In a twinkling he was on the yard; he paused for a few seconds and appeared to be measuring it with his eye; these seconds, during which the breeze swayed the topman at the extremity of a thread, seemed centuries to those who were looking on. At last, the convict raised his eyes to heaven and advanced a step: the crowd drew a long breath. He was seen to run out along the yard: on arriving at the point, he fastened the rope which he had brought to it, and allowed the other end to hang down, then he began to descend the rope, hand over hand, and then,—and the anguish was indescribable,—instead of one man suspended over the gulf, there were two.

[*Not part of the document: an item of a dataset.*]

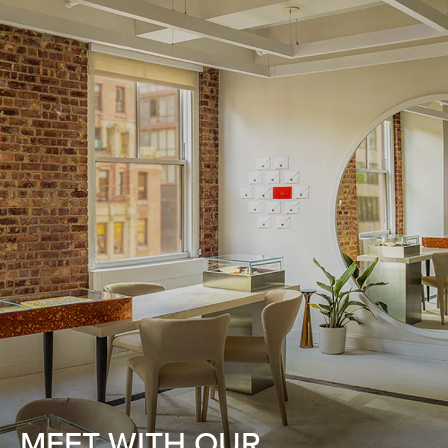
MEET WITH OUR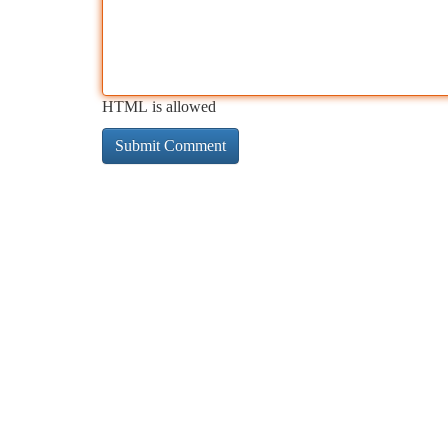
HTML is allowed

One would have said it was a spider coming to seize a fly, only here the spider brought life, not death. Ten thousand glances were fastened on this group; not a cry, not a word; the same tremor contracted every brow; all mouths held their breath as though they feared to add the slightest puff to the wind which was swaying the two unfortunate men.

In the meantime, the convict had succeeded in lowering himself to a position near the sailor. It was high time; one minute more, and the exhausted and despairing man would have allowed himself to fall into the abyss. The convict had moored him securely with the cord to which he clung with one hand, while he was working with the other. At last, he was seen to climb back on the yard, and to drag the sailor up after him; he held him there a moment to allow him to recover his strength, then he grasped him in his arms and carried him, walking on the yard himself to the cap, and from there to the main-top, where he left him in the hands of his comrades.

At that moment the crowd broke into applause: old convict-sergeants among them wept, and women embraced each other on the quay, and all voices were heard to cry with a sort of tender rage, “Pardon for that man!”

He, in the meantime, had immediately begun to make his descent to rejoin his detachment. In order to reach them the more speedily, he dropped into the rigging, and ran along one of the lower yards; all eyes were following him. At a certain moment fear assailed them; whether it was that he was fatigued, or that his head turned, they thought they saw him hesitate and stagger. All at once the crowd uttered a loud shout: the convict had fallen into the sea.

The fall was perilous. The frigate Algésiras was anchored alongside the Orion, and the poor convict had fallen between the two vessels: it was to be feared that he would slip under one or the other of them. Four men flung themselves hastily into a boat; the crowd cheered them on; anxiety again took possession of all souls; the man had not risen to the surface; he had disappeared in the sea without leaving a ripple, as though he had fallen into a cask of oil: they sounded, they dived. In vain. The search was continued until the evening: they did not even find the body.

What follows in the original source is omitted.